Zuckerhaltige Getränke verkaufen sich gut und niemand will der Erste sein, der durch eine Zucker-Reduktion eine Umsatz- und Profiteinbusse erleidet.
Dabei scheint es niemanden zu stören, dass dadurch der Anteil der Bevölkerung, der an Diabetes leidet, unaufhörlich ansteigt … ist ja auch ein Bombengeschäft!
Ich diagnostiziere (auch hier) ein klares Systemversagen, bei dem die Wirtschaft nicht den Menschen dient, sondern die Menschen der Wirtschaft, sprich dem maximalen Profit.
Dieses System macht schon seit längerem nicht Halt vor der vorsätzlichen Schädigung der Gesundheit der betroffenen Menschen.
Eigentlich eine Definition von Wahnsinn aus der humanistischen Perspektive betrachtet.
Dabei sind 10 Prozent Reduktion ja lächerlich. Eine Zuckersteuer muss also her!
Schon toll, wenn dann im Sommer mit dem Durst auch der Zuckerkonsum steigt und das Gewicht.
Und dann ist man danach an den Zuckerkonsum gewöhnt.

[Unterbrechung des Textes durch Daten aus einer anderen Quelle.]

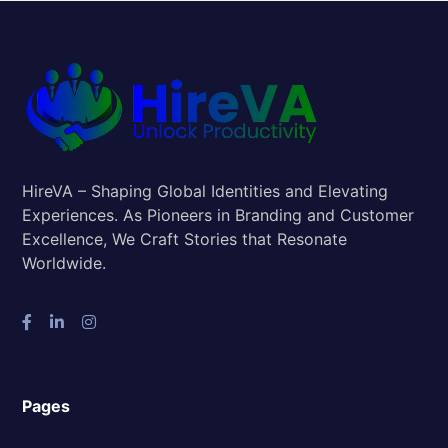
HireVA – Shaping Global Identities and Elevating
Experiences. As Pioneers in Branding and Customer
Excellence, We Craft Stories that Resonate
Worldwide.
Pages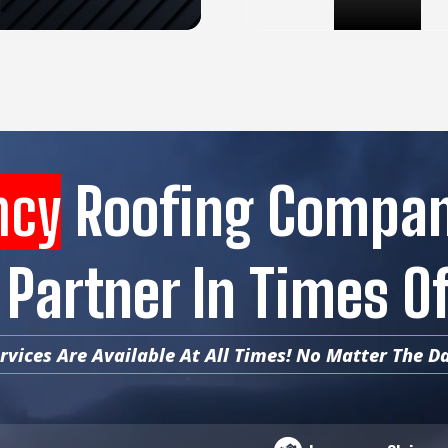
ncy
Roofing Compa
 Partner In Times 
vices Are Available At All Times! No Matter The Da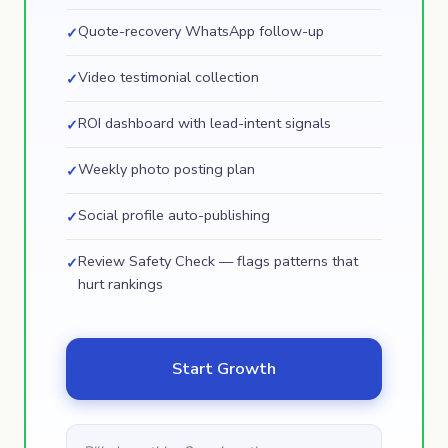
Quote-recovery WhatsApp follow-up
✓
Video testimonial collection
✓
ROI dashboard with lead-intent signals
✓
Weekly photo posting plan
✓
Social profile auto-publishing
✓
Review Safety Check — flags patterns that
✓
hurt rankings
Start Growth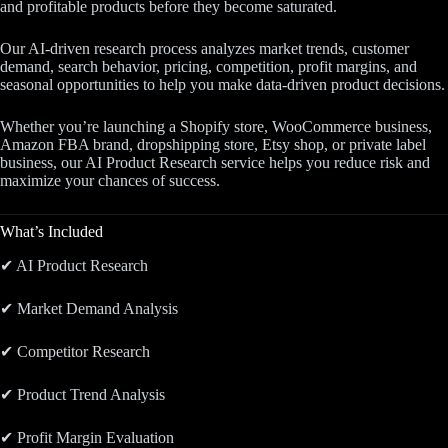
and profitable products before they become saturated.
Our AI-driven research process analyzes market trends, customer
demand, search behavior, pricing, competition, profit margins, and
seasonal opportunities to help you make data-driven product decisions.
Whether you’re launching a Shopify store, WooCommerce business,
Amazon FBA brand, dropshipping store, Etsy shop, or private label
business, our AI Product Research service helps you reduce risk and
maximize your chances of success.
What’s Included
✔ AI Product Research
✔ Market Demand Analysis
✔ Competitor Research
✔ Product Trend Analysis
✔ Profit Margin Evaluation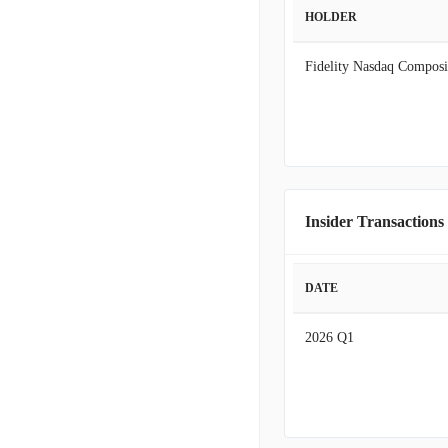
HOLDER
Fidelity Nasdaq Composi
Insider Transactions
DATE
2026 Q1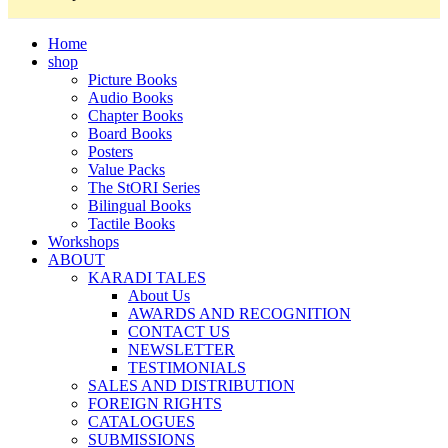
Home
shop
Picture Books
Audio Books
Chapter Books
Board Books
Posters
Value Packs
The StORI Series
Bilingual Books
Tactile Books
Workshops
ABOUT
KARADI TALES
About Us
AWARDS AND RECOGNITION
CONTACT US
NEWSLETTER
TESTIMONIALS
SALES AND DISTRIBUTION
FOREIGN RIGHTS
CATALOGUES
SUBMISSIONS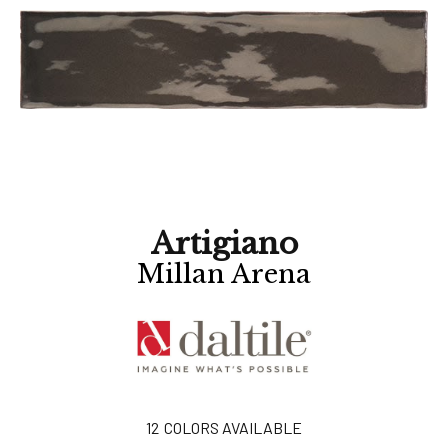
Artigiano
Millan Arena
12
COLORS AVAILABLE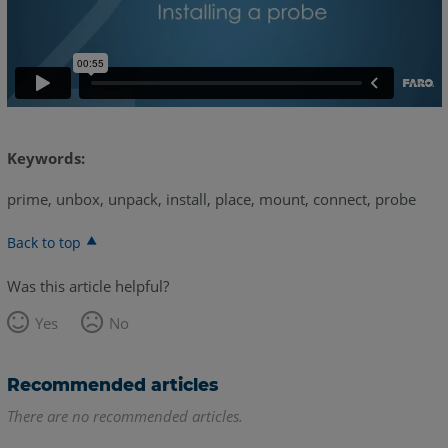
Keywords:
prime, unbox, unpack, install, place, mount, connect, probe
Back to top
Was this article helpful?
Yes
No
Recommended articles
There are no recommended articles.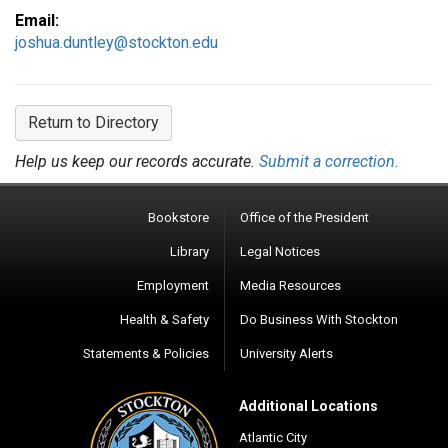
Email:
joshua.duntley@stockton.edu
Return to Directory
Help us keep our records accurate.
Submit a correction.
Bookstore
Office of the President
Library
Legal Notices
Employment
Media Resources
Health & Safety
Do Business With Stockton
Statements & Policies
University Alerts
Additional Locations
Atlantic City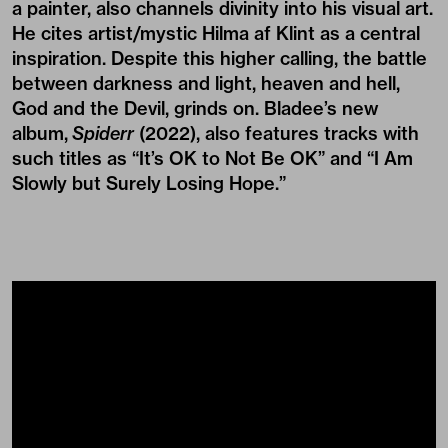
a painter, also channels divinity into his visual art.
He cites artist/mystic Hilma af Klint as a central
inspiration. Despite this higher calling, the battle
between darkness and light, heaven and hell,
God and the Devil, grinds on. Bladee’s new
album,
Spiderr
(2022), also features tracks with
such titles as “It’s OK to Not Be OK” and “I Am
Slowly but Surely Losing Hope.”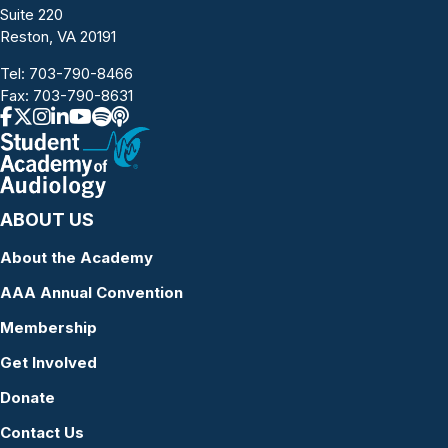
Suite 220
Reston, VA 20191
Tel:
703-790-8466
Fax: 703-790-8631
ABOUT US
About the Academy
AAA Annual Convention
Membership
Get Involved
Donate
Contact Us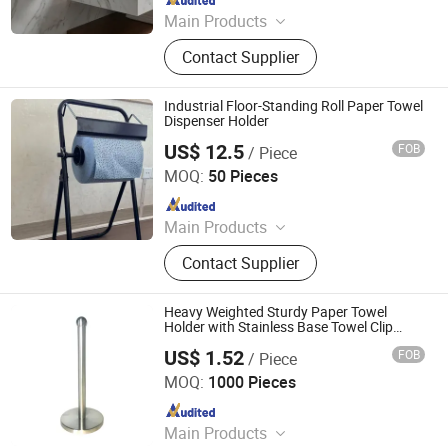
Main Products
304 Stainless Steel Handles, 304
Contact Supplier
Stainless Steel Bathroom Grabs,
Shower Door Handles, Shower Door
Hinges, Stainless Steel Towel Rails,
Industrial Floor-Standing Roll Paper Towel
Boat Grab Bars, Bathroom
Dispenser Holder
Accessories, Bathroom Towel Racks,
US$ 12.5
FOB
/ Piece
Xiamen Qianyu Technology Co., Ltd.
Shower Door Parts, Shower Rooms
MOQ:
50 Pieces
Since 2019
Main Products
Cleanroom Wipes; 100% Polyester
Contact Supplier
Wipes; Cleanroom Double-Knit
Polyester Wipes; SMT Roll Wipes;
Microfiber Cloth
Heavy Weighted Sturdy Paper Towel
Holder with Stainless Base Towel Clip
Home Storage
US$ 1.52
FOB
/ Piece
Jiangmen Kamstrong Metal Products Co., Ltd
MOQ:
1000 Pieces
Since 2025
Main Products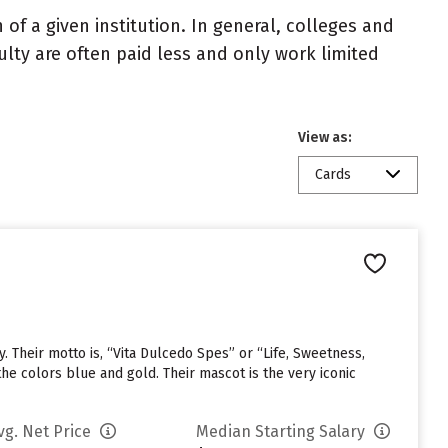
of a given institution. In general, colleges and
ulty are often paid less and only work limited
View as:
Cards
. Their motto is, “Vita Dulcedo Spes” or “Life, Sweetness,
he colors blue and gold. Their mascot is the very iconic
vg. Net Price
Median Starting Salary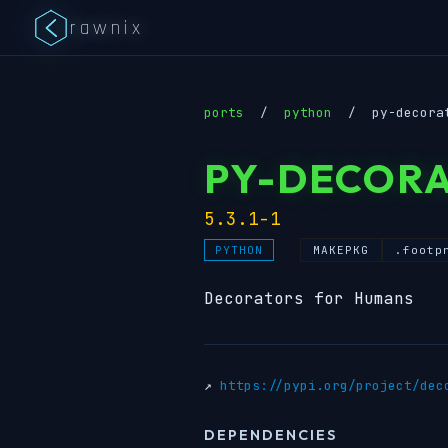
rawnix
ports
/
python
/
py-decora
PY-DECOR
5.3.1-1
MAKEPKG
.footp
PYTHON
Decorators for Humans
↗
https://pypi.org/project/dec
DEPENDENCIES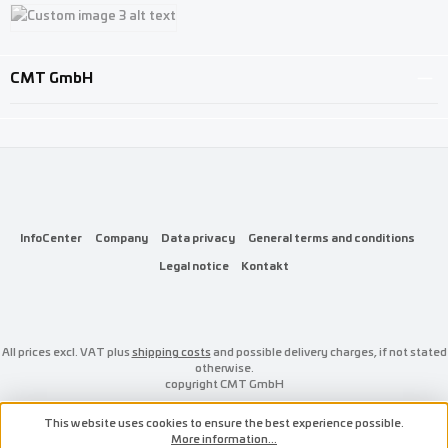
Custom image 1
Custom image 2
Custom image 3
CMT GmbH
InfoCenter
Company
Data privacy
General terms and conditions
Legal notice
Kontakt
All prices excl. VAT plus
shipping costs
and possible delivery charges, if not stated
otherwise.
copyright CMT GmbH
This website uses cookies to ensure the best experience possible.
More information...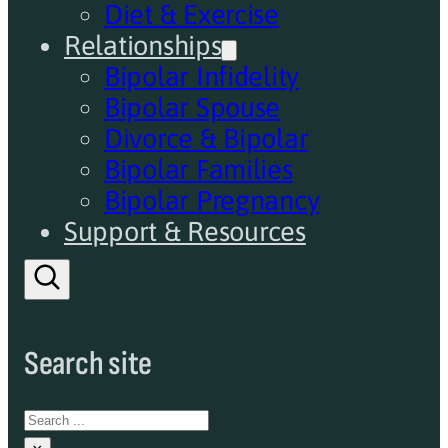
Diet & Exercise
Relationships
Bipolar Infidelity
Bipolar Spouse
Divorce & Bipolar
Bipolar Families
Bipolar Pregnancy
Support & Resources
Search site
Search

Es dauert Jahre, sich so etwas abzugewöhnen. Mein Rezept: Ein Zwanzigstel reiner Zitronensaft in normales Trinkwasser.
Ja, da müssen wir die volle Selbstverantwortung lernen und das Zeug nicht mehr kaufen. Ich mache manchmal auch einfach einen Anteil Fruchtsaft ins Wasser. Vor allem die Kinder kann man langsam umgewöhnen, das funktioniert!